Les indicateurs du marché pétrolier démontrent une réaction inattendue après les tensions dans le Proche-Orient. Les cours ont désormais franchi un seuil critique, avec le baril de Brent atteignant 74 dollars — niveau non observé depuis plusieurs mois avant l’escalade impliquant Israël, les États-Unis et l’Iran.

Au pic des craintes, les prix avaient dépassé 120 dollars par baril, mais une reprise fulgurante du trafic maritime dans le détroit d’Ormuz a permis un retour vers la stabilité.
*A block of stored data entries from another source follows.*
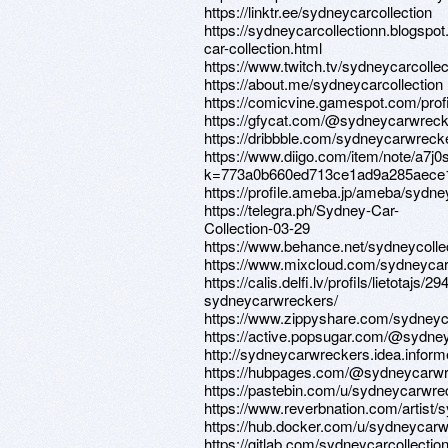
https://linktr.ee/sydneycarcollection
https://sydneycarcollectionn.blogsp
car-collection.html
https://www.twitch.tv/sydneycarcollec
https://about.me/sydneycarcollection
https://comicvine.gamespot.com/prof
https://gfycat.com/@sydneycarwrec
https://dribbble.com/sydneycarwreck
https://www.diigo.com/item/note/a7j0
k=773a0b660ed713ce1ad9a285aece
https://profile.ameba.jp/ameba/sydn
https://telegra.ph/Sydney-Car-
Collection-03-29
https://www.behance.net/sydneycolle
https://www.mixcloud.com/sydneyca
https://calis.delfi.lv/profils/lietotajs/2
sydneycarwreckers/
https://www.zippyshare.com/sydney
https://active.popsugar.com/@sydney
http://sydneycarwreckers.idea.inform
https://hubpages.com/@sydneycarw
https://pastebin.com/u/sydneycarwre
https://www.reverbnation.com/artist
https://hub.docker.com/u/sydneycar
https://gitlab.com/sydneycarcollectio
Les opérations portuaires ont doublé en moins de quarante-huit heures, retrouvant même leur niveau historique depuis fin février.

Cette résilience s’explique par l’efficacité des infrastructures clés dans le secteur pétrolier. Malgré les frappes contre des installations iraniennes, les exportations d’hydrocarbures ont maintenu une partie essentielle de leurs niveaux prévus : les Émirats arabes unis enregistrent déjà près de 85 % de leurs exportations habituelles.

Les pays européens, longtemps vulnérables aux chocs énergétiques, profitent désormais d’une baisse des risques pour éviter une nouvelle hausse des coûts. Toutefois, les analystes soulignent que l’équilibre régional reste fragile et qu’un nouvel éclaircissement pourrait réactiver la nervosité sur le marché.

En somme, le marché pétrolier a désormais refermé le chapitre des catastrophes — même si les débordements restent possibles dans un contexte global marqué par une instabilité persistante.